December 1, 201510 yr Lets say I lose two drives, the party will replace the first drive but not the second, is there a way to tell what data was lost on the second drive? Is this something we should document?
December 1, 201510 yr Lets say I lose two drives, the party will replace the first drive but not the second, is there a way to tell what data was lost on the second drive? Is this something we should document? If you lose two drives simultaneously, you will lose the contents of both. The parity drive has no sensible information on its own, it requires all the other drives to reconstruct the single failure.
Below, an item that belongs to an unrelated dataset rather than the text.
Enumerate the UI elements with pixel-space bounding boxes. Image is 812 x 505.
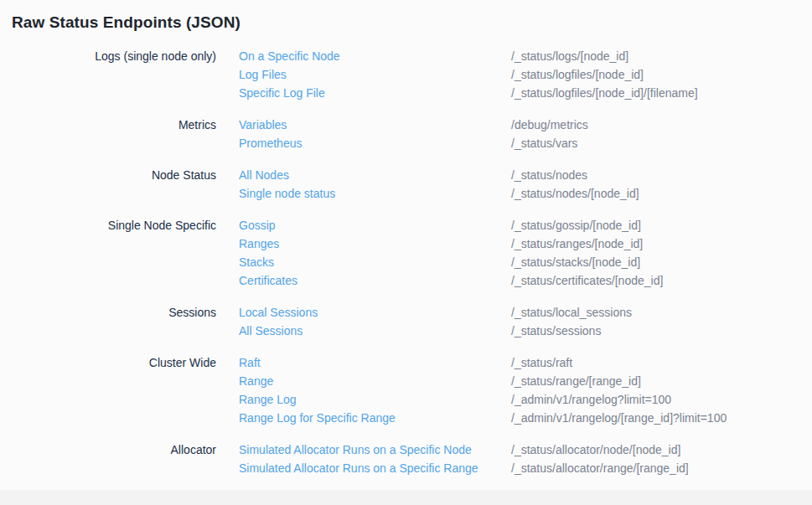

December 1, 201510 yr Community Expert Lets say I lose two drives, the party will replace the first drive but not the second, is there a way to tell what data was lost on the second drive? Is this something we should document? If you lose one drive then it can be recovered. The recovery process requires all other drives plus the parity drive to be good for it to be successful. If you lose two drives then the contents of both drives are lost. When dual parity is available and you use it then you can lose two drives without data loss, but a third drive would lead to all three being lost. This is one reason why you should always have backups and never rely on unRAID as the only copy of important data. There is no way to know exactly what is on each disk unless you either have user shares set up in such a way that you know, or you take periodic listings of what is on each disk. In practise it is often not as bad as mentioned above even with multiple simultaneous disk failures as the way that unRAID works means each drive is a discrete file system, so unless a disk physically fails (which is relatively rare) data can still be recovered from it.
December 1, 201510 yr Community Expert If you think about it a little bit, it is obvious that the parity drive by itself cannot have the capacity to contain all of the data for a single failed disk. How would the system know which disk would fail? The reason the people who responded on this thread know the answers they gave is not from personal experience, but because they understand how parity works. See this wiki. It really isn't very complicated, and if you get it then many things about unRAID will make a lot more sense and it may even keep you from making mistakes that could cost your data.
December 1, 201510 yr Author Thanks, I do understand how parity works, my question was more about those unusual instances where lose a drive that is unrecoverable due to stupidity or some other anomaly whereby it cannot be recovered the normal way using parity data, I should of been more specific in my question, apologies. My UnRaid server is my backup server, so its not my primary data repository. Thanks.